> Exercise
This exercise calls for all the entries that follow to be set down exactly, without their images.

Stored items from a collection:
- Opening Delimiter -

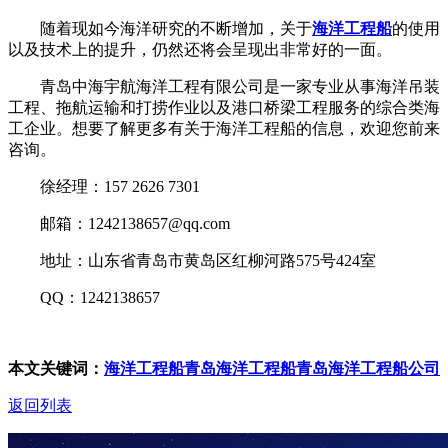
随着现如今海洋研究的不断增加，关于
海洋工程船
的使用
以及技术上的提升，仍然还将会呈现出非常好的一面。
青岛中海宇航海洋工程有限公司是一家专业从事海洋吊装
工程、拖航运输和打捞作业以及港口桥梁工程服务的综合类海
工企业。想要了解更多有关于海洋工程船的信息，欢迎您前来
咨询。
徐经理：157 2626 7301
邮箱：1242138657@qq.com
地址：山东省青岛市黄岛区红柳河路575号424室
QQ：1242138657
本文关键词：
海洋工程船
青岛海洋工程船
青岛海洋工程船公司
返回列表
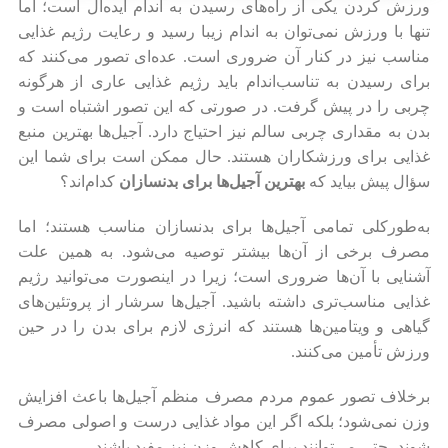
ورزش کردن یکی از راه‌های رسیدن به اندام ایده‌آل است؛ اما
تنها با ورزش نمی‌توان به اندام زیبا رسید و رعایت رژیم غذایی
مناسب نیز در کنار آن ضروری است. عده‌ای تصور می‌کنند که
برای رسیدن به تناسب‌اندام باید رژیم غذایی عاری از هرگونه
چربی را در پیش گرفت. در صورتی که این تصور اشتباه است و
بدن به مقداری چربی سالم نیز احتیاج دارد. آجیل‌ها بهترین منبع
غذایی برای ورزشکاران هستند. حال ممکن است برای شما این
سؤال پیش بیاید که
بهترین آجیل‌ها برای بدنسازان
کدام‌اند؟
به‌طورکلی تمامی آجیل‌ها برای بدنسازان مناسب هستند؛ اما
مصرف برخی از آن‌ها بیشتر توصیه می‌شود. به همین علت
آشنایی با آن‌ها ضروری است؛ زیرا در اینصورت می‌توانید رژیم
غذایی مناسب‌تری داشته باشید. آجیل‌ها سرشار از پروتئین‌های
گیاهی و ویتامین‌ها هستند که انرژی لازم برای بدن را در حین
ورزش تأمین می‌کنند.
برخلاف تصور عموم مردم مصرف منظم آجیل‌ها باعث افزایش
وزن نمی‌شود؛ بلکه اگر این مواد غذایی درست و اصولی مصرف
شوند، حتی می‌توانند برای کاهش وزن نیز مفید باشند.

- Closing Delimiter -

> Answer for this exercise
随着现如今海洋研究的不断增加，关于
海洋工程船
的使用
以及技术上的提升，仍然还将会呈现出非常好的一面。
青岛中海宇航海洋工程有限公司是一家专业从事海洋吊装
工程、拖航运输和打捞作业以及港口桥梁工程服务的综合类海
工企业。想要了解更多有关于海洋工程船的信息，欢迎您前来
咨询。
徐经理：157 2626 7301
邮箱：1242138657@qq.com
地址：山东省青岛市黄岛区红柳河路575号424室
QQ：1242138657
本文关键词：
海洋工程船
青岛海洋工程船
青岛海洋工程船公司
返回列表
ورزش کردن یکی از راه‌های رسیدن به اندام ایده‌آل است؛ اما
تنها با ورزش نمی‌توان به اندام زیبا رسید و رعایت رژیم غذایی
مناسب نیز در کنار آن ضروری است. عده‌ای تصور می‌کنند که
برای رسیدن به تناسب‌اندام باید رژیم غذایی عاری از هرگونه
چربی را در پیش گرفت. در صورتی که این تصور اشتباه است و
بدن به مقداری چربی سالم نیز احتیاج دارد. آجیل‌ها بهترین منبع
غذایی برای ورزشکاران هستند. حال ممکن است برای شما این
سؤال پیش بیاید که
بهترین آجیل‌ها برای بدنسازان
کدام‌اند؟
به‌طورکلی تمامی آجیل‌ها برای بدنسازان مناسب هستند؛ اما
مصرف برخی از آن‌ها بیشتر توصیه می‌شود. به همین علت
آشنایی با آن‌ها ضروری است؛ زیرا در اینصورت می‌توانید رژیم
غذایی مناسب‌تری داشته باشید. آجیل‌ها سرشار از پروتئین‌های
گیاهی و ویتامین‌ها هستند که انرژی لازم برای بدن را در حین
ورزش تأمین می‌کنند.
برخلاف تصور عموم مردم مصرف منظم آجیل‌ها باعث افزایش
وزن نمی‌شود؛ بلکه اگر این مواد غذایی درست و اصولی مصرف
شوند، حتی می‌توانند برای کاهش وزن نیز مفید باشند.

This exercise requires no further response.